Raw data:

☆ ☆ ☆ ☆

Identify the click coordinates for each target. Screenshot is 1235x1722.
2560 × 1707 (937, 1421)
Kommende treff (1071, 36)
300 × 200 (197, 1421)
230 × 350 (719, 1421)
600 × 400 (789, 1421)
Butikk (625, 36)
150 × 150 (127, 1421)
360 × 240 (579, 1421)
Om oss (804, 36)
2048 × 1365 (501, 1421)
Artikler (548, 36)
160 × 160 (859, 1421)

☆ ☆ ☆ ☆

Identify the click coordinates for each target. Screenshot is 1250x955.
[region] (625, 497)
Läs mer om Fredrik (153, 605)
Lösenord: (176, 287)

☆ ☆ ☆ ☆

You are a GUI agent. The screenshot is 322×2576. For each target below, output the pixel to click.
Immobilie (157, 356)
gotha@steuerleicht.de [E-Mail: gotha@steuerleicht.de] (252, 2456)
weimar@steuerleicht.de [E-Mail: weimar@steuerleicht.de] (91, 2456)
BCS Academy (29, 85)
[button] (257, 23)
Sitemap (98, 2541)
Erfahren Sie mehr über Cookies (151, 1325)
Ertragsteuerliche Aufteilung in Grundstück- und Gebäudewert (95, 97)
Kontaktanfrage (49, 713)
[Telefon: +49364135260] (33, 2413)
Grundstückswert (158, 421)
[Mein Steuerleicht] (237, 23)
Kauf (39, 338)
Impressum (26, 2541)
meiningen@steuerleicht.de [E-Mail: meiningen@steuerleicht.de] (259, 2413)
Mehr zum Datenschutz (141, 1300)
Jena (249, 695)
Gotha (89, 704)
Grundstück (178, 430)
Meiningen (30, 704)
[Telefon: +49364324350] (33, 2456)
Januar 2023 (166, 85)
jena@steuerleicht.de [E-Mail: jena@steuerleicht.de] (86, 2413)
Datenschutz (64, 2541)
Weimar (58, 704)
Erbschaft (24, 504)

☆ ☆ ☆ ☆

What is being asked: In the records above, find every line with the word "Telefon" and copy it.

Answer section:
[Telefon: +49364135260] (33, 2413)
[Telefon: +49364324350] (33, 2456)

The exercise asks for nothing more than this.